In our fourth example imagine that we want to design a data entry device for ambulance workers for them to register what happened in each call and check the patient’s medical records. What would be, according to you, the most suitable data gathering technique? Please, stop the video now and write down your answer.
The last situation involves an internal operations application that is so difficult to use that important company processes are being ignored, critical data are not being captured, and so on. What would be, according to you, the most suitable data gathering technique? Please, stop the video now and write down your answer.
Here are my selection of techniques for the situations exposed. Please, take into account that there are many nuances in the context that may cause the selection of techniques to change. So there is not absolute right or wrong answer. And remember, the best way to go is to try to combine different data gathering techniques so that the reliability of your data increases! .
In the customer service app, my first option would be to go through the existing reports they issue, in order to get to grips with the exact information they need to gather and how they summarize it. Then, I would try to interview some customer service workers to check what is working and where do they find difficulties making the system adapt to their needs, and finally I would try to observe at least a couple of workers as the work. Customer Service (and, in general, any job post that requires direct contact with customers) is subject to lots of stress, and therefore understanding the work environment under which those workers operate may change the way in which we tackle the redesign of the user interface.
Following the same kind of reasoning, for the app to decide whether to go or not to go to the emergency room I would interview doctors (few) and run surveys on patients (many) in order to get the exact language for the application right.
Regarding the e-commerce web site, the first (and most economic-effective) thing to do would be to run any kind of web analytics, to check where customers are abandoning the purchase process. Then, in order to answer why they are leaving, I would go for interviews or user observation.

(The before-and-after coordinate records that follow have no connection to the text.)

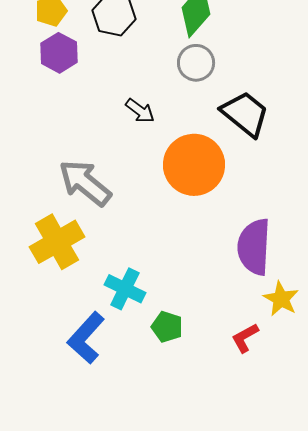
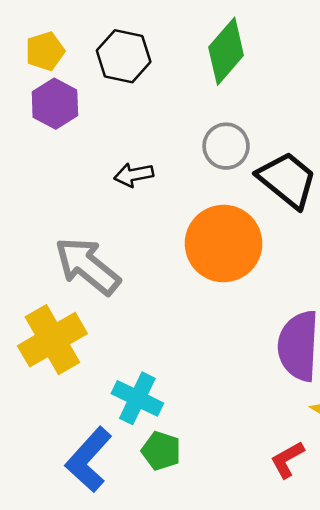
gray circle: (196, 63) -> (226, 146), moved
black arrow: (140, 111) -> (134, 175), moved, turned 132
green pentagon: (167, 327) -> (161, 451), moved

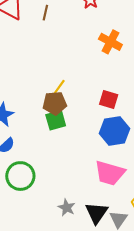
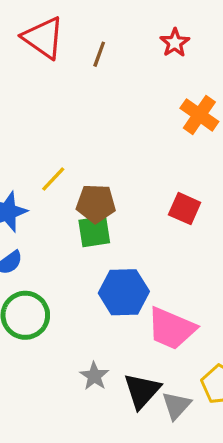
yellow line: (59, 88) -> (53, 179), moved
blue hexagon: (115, 131) -> (124, 292), moved

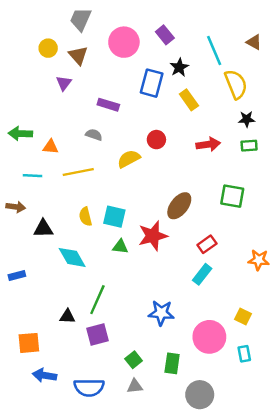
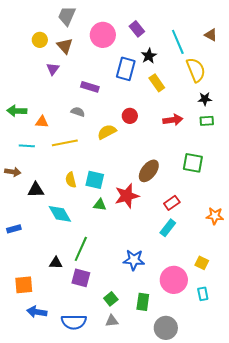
purple square: (97, 334) -> (81, 278), turned 30

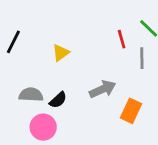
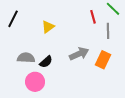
orange rectangle: (131, 111) -> (103, 60), moved

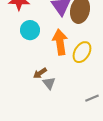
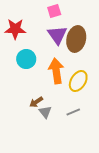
gray line: (92, 98) -> (73, 112), moved

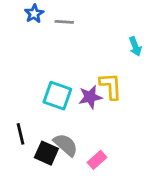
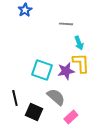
gray line: (64, 22) -> (66, 24), moved
cyan arrow: (135, 46) -> (79, 43), moved
gray semicircle: (66, 145) -> (56, 97), moved

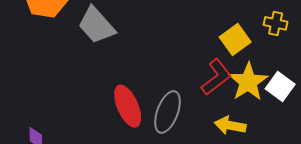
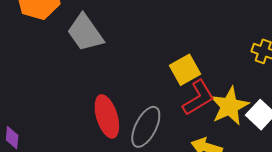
yellow square: (235, 40) -> (185, 70), moved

For the design of an ambulance data-entry device, I would use interviews, since there is a complex process involved, and getting into the ambulance to observe the whole process may not be possible.

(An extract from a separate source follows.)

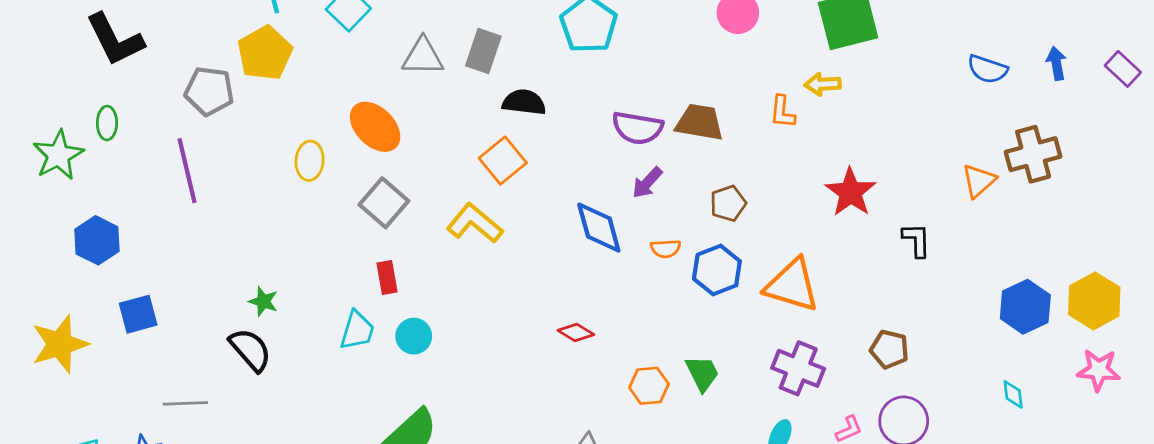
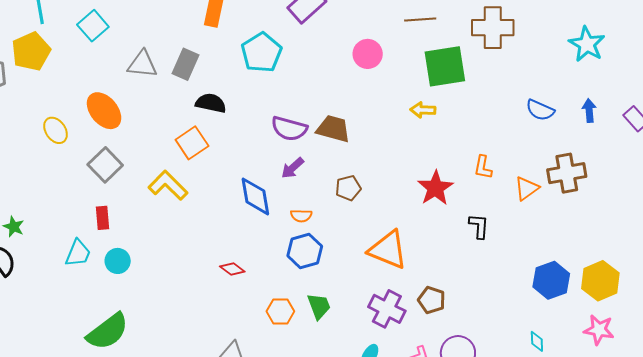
orange L-shape: (782, 112) -> (483, 167), moved
yellow ellipse: (310, 161) -> (56, 130), turned -44
blue hexagon: (717, 270) -> (305, 251), moved
brown pentagon: (889, 349) -> (432, 300), moved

Last but not least, for the internal operations application I would run a round of interviews, since the complexity of the issue is high.
The importance of selecting the right technique cannot be overstated. As a real example of how not understanding the possible biases introduced by the different techniques can lead to billionaire losses, please read the Wallmart case of study. Remember to take some notes, since you will be asked about it in the quizz that accompanies this part of the course!
So, this is all for now. Hope you have enjoyed this video. See you in next section!